New York Attorney General Barbara Underwood has sued the Trump Foundation for self-dealing, calling for a $2.8 million penalty and the dissolution of the so-called charity. Underwood’s office also referred potential criminal prosecutions to the Internal Revenue Service and the Federal Election Commission.
At the heart of the case is a fundraiser that took place in January 2016, while Trump was a candidate in the heated Republican primary. He skipped a primary debate and instead held a televised fundraiser, ostensibly for veterans’ organizations. The legal petition (pdf) filed by Underwood’s office alleges the money instead was used to influence the election.
The evidence includes an e-mail sent by Trump’s campaign manager Corey Lewandowski, which shows campaign officials were controlling the timing of donations ahead of the election. It’s not illegal for an individual to make donations during an election, but it is against the law for political campaigns to coordinate un-reported political expenditures.

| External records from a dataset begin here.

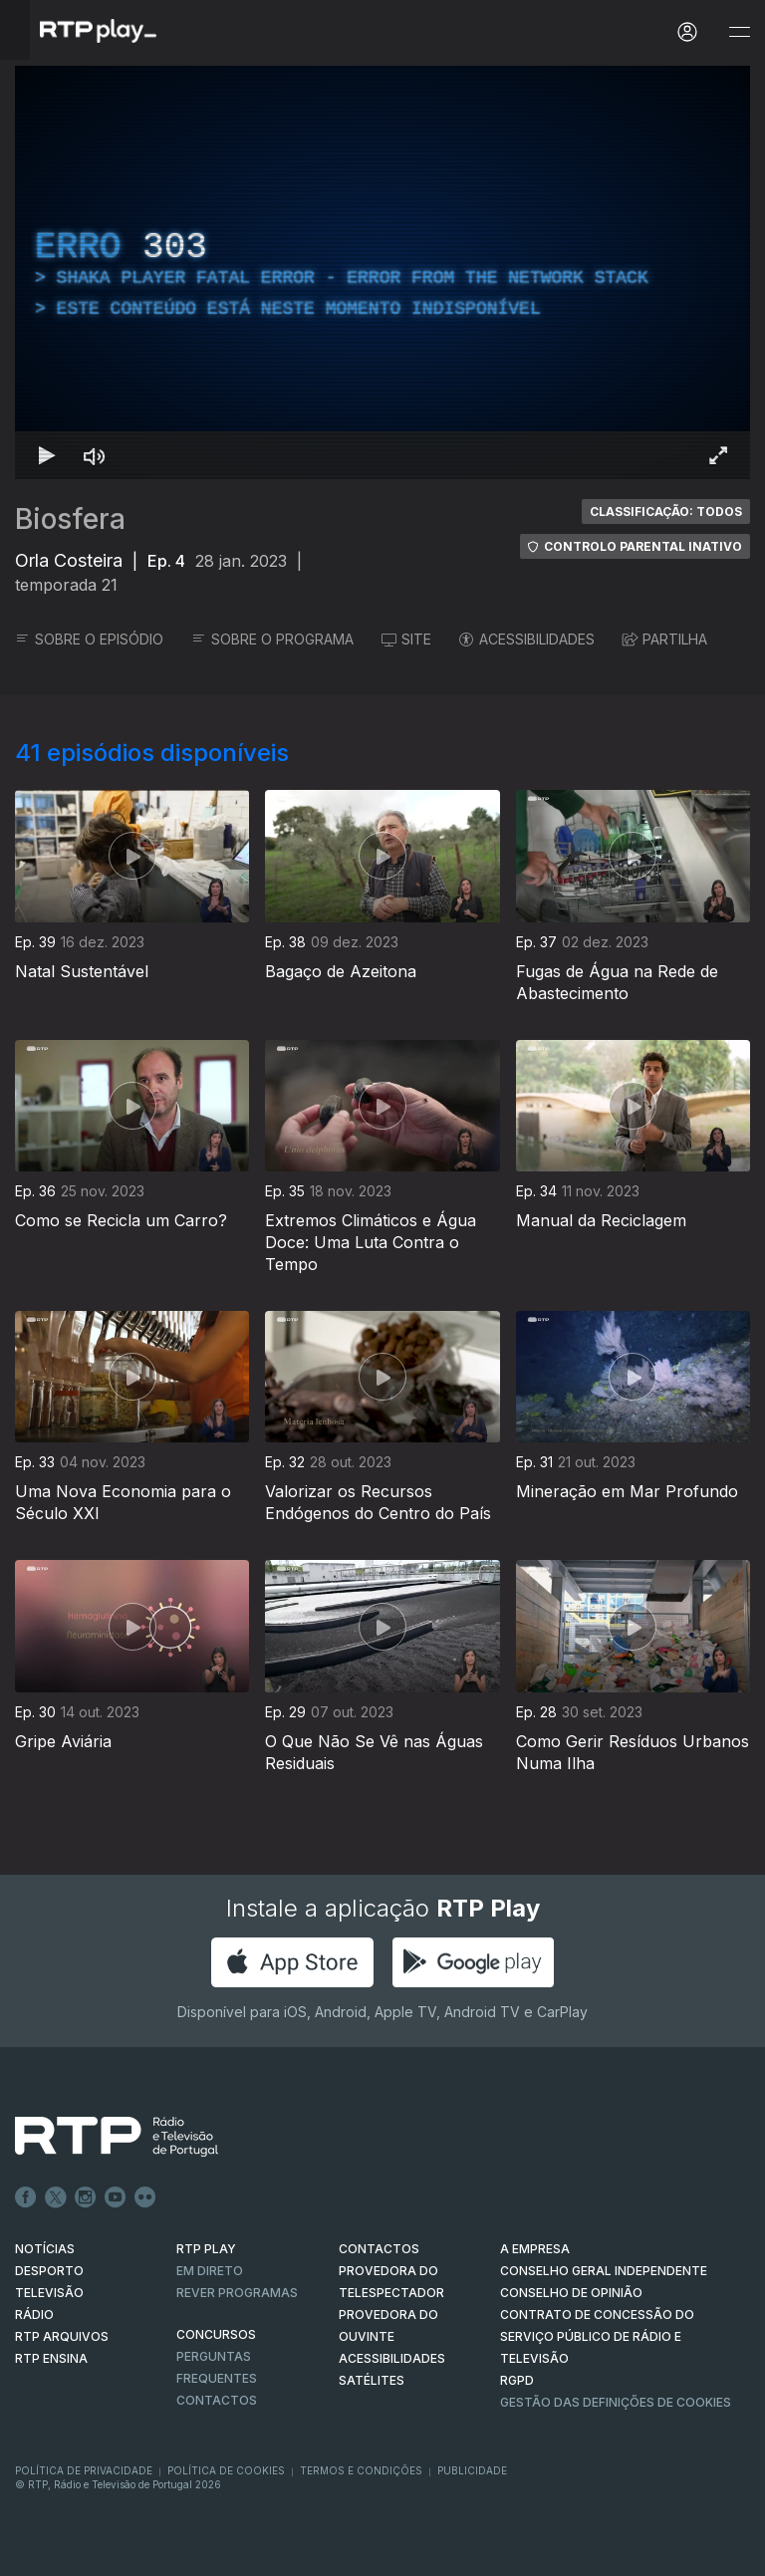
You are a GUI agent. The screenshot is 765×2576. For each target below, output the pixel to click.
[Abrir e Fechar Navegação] (739, 32)
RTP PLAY (206, 2248)
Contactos (216, 2400)
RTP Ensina (51, 2358)
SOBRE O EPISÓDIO (89, 639)
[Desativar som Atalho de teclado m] (95, 455)
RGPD (517, 2380)
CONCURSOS (216, 2334)
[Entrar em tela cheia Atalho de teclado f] (718, 455)
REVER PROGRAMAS (237, 2292)
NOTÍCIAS (45, 2248)
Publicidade (472, 2470)
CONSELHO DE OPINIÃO (571, 2292)
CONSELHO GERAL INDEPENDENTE (603, 2270)
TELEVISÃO (49, 2292)
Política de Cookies (226, 2470)
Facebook (26, 2197)
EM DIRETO (209, 2270)
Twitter (56, 2197)
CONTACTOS (379, 2248)
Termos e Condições (361, 2470)
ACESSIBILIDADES (527, 639)
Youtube (116, 2197)
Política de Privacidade (83, 2470)
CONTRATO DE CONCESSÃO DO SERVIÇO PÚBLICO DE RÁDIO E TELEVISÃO (597, 2336)
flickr (145, 2197)
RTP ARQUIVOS (62, 2336)
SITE (406, 639)
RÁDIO (34, 2314)
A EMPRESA (535, 2248)
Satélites (371, 2380)
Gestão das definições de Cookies (615, 2402)
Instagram (86, 2197)
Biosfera (70, 519)
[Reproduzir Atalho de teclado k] (47, 455)
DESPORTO (49, 2270)
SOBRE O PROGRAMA (272, 639)
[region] (382, 272)
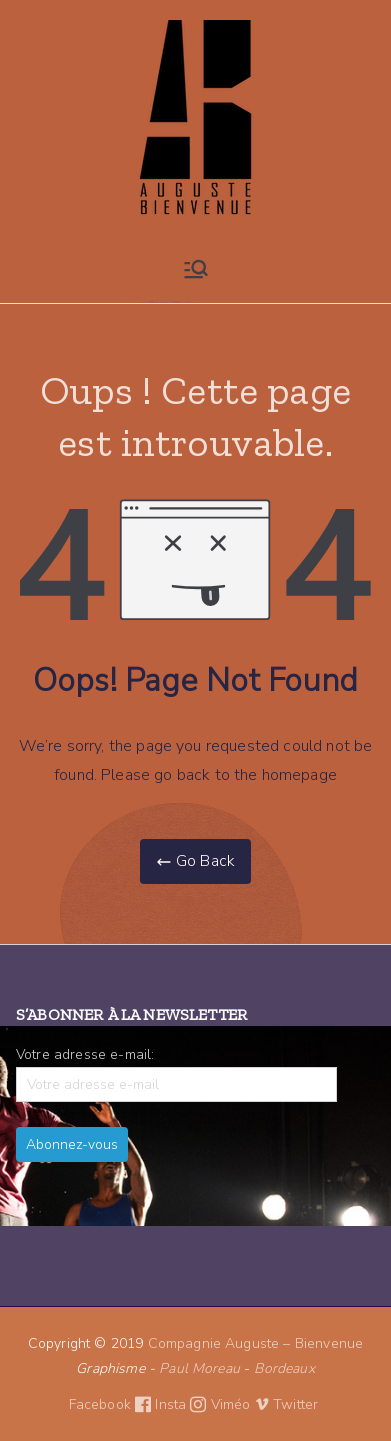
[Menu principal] (196, 269)
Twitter (297, 1404)
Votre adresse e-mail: (176, 1073)
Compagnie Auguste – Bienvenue (256, 1343)
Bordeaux (284, 1368)
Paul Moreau (199, 1368)
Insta (182, 1404)
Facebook (112, 1404)
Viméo (240, 1404)
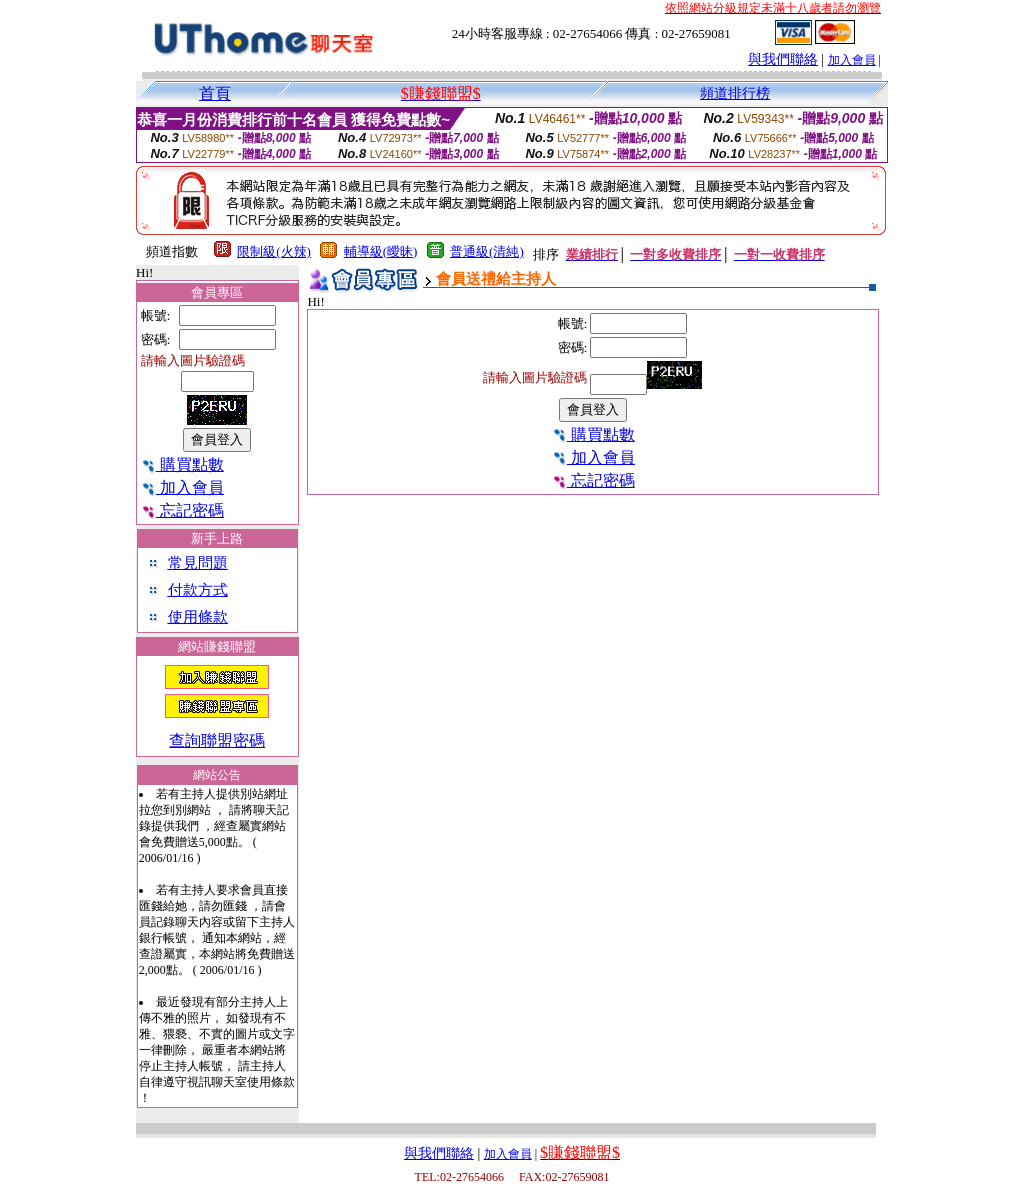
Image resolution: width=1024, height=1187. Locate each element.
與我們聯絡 (783, 59)
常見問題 (198, 563)
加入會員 (852, 60)
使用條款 (198, 617)
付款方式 (198, 590)
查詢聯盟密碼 (217, 740)
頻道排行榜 (735, 93)
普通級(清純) (487, 251)
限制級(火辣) (274, 251)
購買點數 (182, 464)
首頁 (215, 93)
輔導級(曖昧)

The Washington Post’s David Fahrenthold, whose Pulitzer Prize-winning reporting on the foundation’s failure to make good on promised donations led to this investigation, reports that Trump ordered the foundation’s executive director Allen Weisselberg to fly to Iowa with checkbook in hand so that he could make donations to local groups immediately. Trump gave out at least five $100,000 grants to local groups in the lead-up to the caucuses, which he won in a shock victory that helped propel him to the Republican party nomination.
Beyond political purposes, the lawsuit describe’s Trump’s foundation as a kind of tax-free slush fund he used to pay off personal debts, buy himself presents, and market his hotels. The new lawsuit also implicates Trump’s children, Eric, Donald Jr. and Ivanka, who were all ostensibly members of the foundation’s board, but which had not in fact met since 1999.